First get clear on what you want in a relationship. What are your "at minimum" requirements? Are you satisfied with where your relationship is? What would you like to see? What are the pros and cons of a distance relationship? can you actually deal with it?

Then you must make time with your friend to discuss these issues. You may want to have a discussion where you present the issues you see and he presents the issues first.

You then need to discuss what he can live with and what he can't. And you both need to decide if you can mediate your own relationship or will you need help with a therapist? And more importantly if you are willing to see a third party if it means saving your relationship?

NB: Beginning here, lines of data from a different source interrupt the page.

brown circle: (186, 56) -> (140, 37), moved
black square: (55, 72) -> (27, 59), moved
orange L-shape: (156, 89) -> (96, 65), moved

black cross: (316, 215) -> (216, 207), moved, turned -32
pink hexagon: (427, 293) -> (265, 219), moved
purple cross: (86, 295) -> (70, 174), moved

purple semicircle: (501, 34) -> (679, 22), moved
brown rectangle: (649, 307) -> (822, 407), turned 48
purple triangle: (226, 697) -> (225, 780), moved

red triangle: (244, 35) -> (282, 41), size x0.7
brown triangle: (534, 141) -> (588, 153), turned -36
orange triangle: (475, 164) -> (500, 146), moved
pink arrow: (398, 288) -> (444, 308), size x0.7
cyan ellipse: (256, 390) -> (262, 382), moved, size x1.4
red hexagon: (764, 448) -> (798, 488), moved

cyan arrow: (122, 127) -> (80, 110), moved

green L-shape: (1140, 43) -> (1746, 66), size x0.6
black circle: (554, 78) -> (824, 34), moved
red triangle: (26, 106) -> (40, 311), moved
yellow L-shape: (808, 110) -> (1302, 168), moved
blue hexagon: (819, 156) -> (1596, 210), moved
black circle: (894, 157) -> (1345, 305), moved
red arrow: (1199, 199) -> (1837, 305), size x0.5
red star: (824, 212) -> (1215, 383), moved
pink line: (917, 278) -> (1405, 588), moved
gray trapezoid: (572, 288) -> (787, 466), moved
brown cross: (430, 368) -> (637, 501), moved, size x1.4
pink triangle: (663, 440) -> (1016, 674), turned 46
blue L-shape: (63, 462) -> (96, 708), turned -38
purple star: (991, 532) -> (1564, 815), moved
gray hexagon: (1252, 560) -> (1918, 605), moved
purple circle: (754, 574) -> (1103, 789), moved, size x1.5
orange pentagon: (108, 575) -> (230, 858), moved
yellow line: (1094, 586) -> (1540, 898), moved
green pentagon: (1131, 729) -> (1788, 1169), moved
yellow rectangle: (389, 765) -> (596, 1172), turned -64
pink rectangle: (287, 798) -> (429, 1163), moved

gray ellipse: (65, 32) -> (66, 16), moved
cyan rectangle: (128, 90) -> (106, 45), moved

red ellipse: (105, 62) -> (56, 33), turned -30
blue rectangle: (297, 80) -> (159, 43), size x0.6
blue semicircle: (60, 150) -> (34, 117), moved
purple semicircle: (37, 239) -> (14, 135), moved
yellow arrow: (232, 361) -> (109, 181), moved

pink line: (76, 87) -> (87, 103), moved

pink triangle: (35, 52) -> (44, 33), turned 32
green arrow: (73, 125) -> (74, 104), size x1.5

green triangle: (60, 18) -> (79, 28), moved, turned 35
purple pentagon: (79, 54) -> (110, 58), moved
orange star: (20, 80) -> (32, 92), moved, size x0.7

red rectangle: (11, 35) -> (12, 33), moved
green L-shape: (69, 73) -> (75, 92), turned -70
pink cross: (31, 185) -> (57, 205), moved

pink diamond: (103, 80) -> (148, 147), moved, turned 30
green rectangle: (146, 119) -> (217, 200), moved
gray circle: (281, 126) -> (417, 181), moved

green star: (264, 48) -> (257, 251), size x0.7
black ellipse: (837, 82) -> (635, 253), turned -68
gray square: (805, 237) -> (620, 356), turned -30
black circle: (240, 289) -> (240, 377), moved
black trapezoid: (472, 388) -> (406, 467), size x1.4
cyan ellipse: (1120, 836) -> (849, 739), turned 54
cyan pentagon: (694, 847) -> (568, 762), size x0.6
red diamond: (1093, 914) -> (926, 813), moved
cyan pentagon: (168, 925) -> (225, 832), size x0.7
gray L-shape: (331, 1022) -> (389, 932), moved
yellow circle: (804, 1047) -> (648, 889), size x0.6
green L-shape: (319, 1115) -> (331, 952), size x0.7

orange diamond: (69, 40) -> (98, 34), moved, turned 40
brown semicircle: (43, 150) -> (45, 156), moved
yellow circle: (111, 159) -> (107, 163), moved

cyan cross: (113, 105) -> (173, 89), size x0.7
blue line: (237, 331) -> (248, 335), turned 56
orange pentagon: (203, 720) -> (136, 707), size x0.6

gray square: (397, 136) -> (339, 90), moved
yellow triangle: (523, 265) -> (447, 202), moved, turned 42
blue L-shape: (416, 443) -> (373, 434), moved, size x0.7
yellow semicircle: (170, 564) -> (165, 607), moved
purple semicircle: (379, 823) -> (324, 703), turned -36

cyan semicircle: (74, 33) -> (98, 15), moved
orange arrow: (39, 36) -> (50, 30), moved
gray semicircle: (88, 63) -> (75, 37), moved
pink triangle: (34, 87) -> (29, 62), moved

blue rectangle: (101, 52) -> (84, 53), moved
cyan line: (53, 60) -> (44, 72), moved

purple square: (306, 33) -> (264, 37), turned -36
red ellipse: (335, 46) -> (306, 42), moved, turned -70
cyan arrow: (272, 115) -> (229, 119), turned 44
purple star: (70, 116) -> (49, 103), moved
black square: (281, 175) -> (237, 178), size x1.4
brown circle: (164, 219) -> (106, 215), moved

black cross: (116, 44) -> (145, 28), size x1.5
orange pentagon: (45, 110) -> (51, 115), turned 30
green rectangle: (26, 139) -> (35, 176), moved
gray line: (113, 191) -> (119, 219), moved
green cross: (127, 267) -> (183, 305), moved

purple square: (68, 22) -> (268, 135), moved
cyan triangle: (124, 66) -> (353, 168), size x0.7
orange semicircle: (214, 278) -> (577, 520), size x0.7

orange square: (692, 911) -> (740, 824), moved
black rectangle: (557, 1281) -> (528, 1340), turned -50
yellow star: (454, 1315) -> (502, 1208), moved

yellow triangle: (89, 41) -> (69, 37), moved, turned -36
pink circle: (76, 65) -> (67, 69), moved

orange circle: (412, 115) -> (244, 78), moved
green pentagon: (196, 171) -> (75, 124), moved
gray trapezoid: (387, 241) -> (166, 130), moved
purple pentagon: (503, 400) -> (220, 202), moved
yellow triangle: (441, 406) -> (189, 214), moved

In this discussion see if your goals for this relationship are the same? Is this a temporary affair or are you working towards permanency in the relationship?

In this discussion point out behaviorally specific things. Don't blame but point out the specific things that bother you.

See what happens with this. Use this discussion as a springboard to decide if further therapy is needed for you with or without your boyfriend?